Стук каблуков вырывает Веру из задумчивости. Предугадывая, кем может оказаться гостья, она неохотно поднимается и медленно проходит в комнату. К ее удивлению, на коралловом диване расположилась вовсе не Вивиана, а незнакомая женщина – сосредоточенно склонившись над записной книжкой, она делала пометки.

– Добрый вечер, – вежливо произнесла Вера.

– Привет! – небрежно откликнулась женщина, продолжая изучать исписанные листки. Наконец, оторвавшись от еженедельника, подняла голову и с явным недоумением уставилась на Веру. – Я – Сандра. Мне велено позаботиться о том, чтобы ты получила все необходимое…

Произнося эти слова, она даже не пыталась тактично скрыть изумления, овладевшего ею, а скорее наоборот, посчитала вполне уместным донести до собеседницы свои впечатления. Вера опустилась в кресло и застыла, найдя в себе наконец силы отстраниться и, надев маску, стереть с лица охватившие ее эмоции. «Мы с вами похожи гораздо больше, чем вам кажется, – мысленно обратилась она к новой знакомой. – Вы такая же неживая, как и я, только мне, возможно, удастся вернуться, а вот вам…» И все же безжизненность каждой из них, отзеркаливая пройденные этапы, носила иной характер: в то время, как из Веры энергию уносила боль – физическая и моральная, Сандру неживой делало бездушие или, иными словами, пришедший на смену старательно убитой души тотализатор. Глаза казались единственным огоньком жизни на этом смазливом, полностью переделанном лице. Скулы, губы, нос и тонны ботокса, отметила Вера, замороженное лицо и эмоции, вот только суть неизменно рвется наружу. «А ведь и Элена жестока, – размышляла Вера, – но в ней жестокость причудливо смешалась с человечностью, умом и неординарностью…» В сканирующих же ее глазах, равнодушных и бесчувственных, проглядывались хищность натуры, алчность и бессердечие – примитивное и серое. На нее устремился взгляд – калькулятор, оценивающий человека как неодушевленный предмет, прикидывающий его ценность, взгляд, обличающий особь, для которой выбросить без малейших раздумий и сантиментов не подошедший «товар» за ненужностью было обыденной частью жизни. Вот и сейчас, задумчиво проводя рукой по длинным пепельным волосам, женщина недоумевала: с какой стати ей велено тратить время на эту девицу???

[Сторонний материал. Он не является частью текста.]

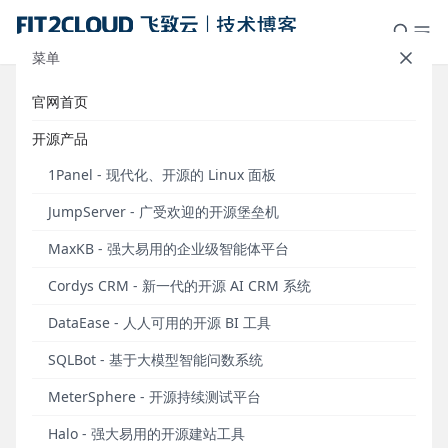
菜单
官网首页
演示视频：Jumpserver 堡垒机
开源产品
V1.5.0 在多云环境中的使用
1Panel - 现代化、开源的 Linux 面板
发布于 2019年07月18日
JumpServer - 广受欢迎的开源堡垒机
2019年5月31日，Jumpserver堡垒机正式发布V1.5.0
MaxKB - 强大易用的企业级智能体平台
版本。在这一重要版本中，Jumpserver堡垒机针对多
云环境的支持更趋完善，新增Windows资产纳管和批
Cordys CRM - 新一代的开源 AI CRM 系统
量改密等功能。Jumpserver项目在开源社区持续成
DataEase - 人人可用的开源 BI 工具
长，截止2019年7月18日，Jumpserver项目在软件托
管平台Github上已经拥有9,570个Star，累计安装部署
SQLBot - 基于大模型智能问数系统
超过30,000次。
MeterSphere - 开源持续测试平台
Halo - 强大易用的开源建站工具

– Если я верно поняла, – проговорила она с нарочитой заботливостью, – у тебя ничего нет? Придется одеть тебя с головы до ног?

Вера вспыхнула – это было сказано тоном благородной дамы, готовой облагодетельствовать нищенку – и едва заметно кивнула.

– Ну, это будет не так просто… – протянула Сандра. – Я имею в виду грамотно подобрать гардероб… ты ставишь меня в затруднительное положение, ограничивая в выборе – выглядишь, мягко говоря, не очень презентабельно. У тебя случайно не анорексия? Ладно, это не мое дело, – не дожидаясь ответа, бросила она и продолжила: – Одежда должна подчеркивать то, что в наличии, и скрывать то, что желательно не выпячивать. А у тебя на данный момент и подчеркивать нечего. Что поделать? Будем маскироваться.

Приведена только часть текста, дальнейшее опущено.